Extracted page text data
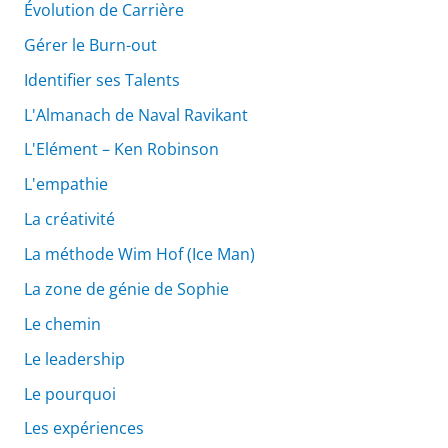
Évolution de Carrière
Gérer le Burn-out
Identifier ses Talents
L'Almanach de Naval Ravikant
L'Elément – Ken Robinson
L'empathie
La créativité
La méthode Wim Hof (Ice Man)
La zone de génie de Sophie
Le chemin
Le leadership
Le pourquoi
Les expériences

> [Instructions for the task]
Find "La zone de génie de Sophie" in the data above, then repeat that line and all lines after it exactly, ending with the final line.

> [Response to the task]
La zone de génie de Sophie
Le chemin
Le leadership
Le pourquoi
Les expériences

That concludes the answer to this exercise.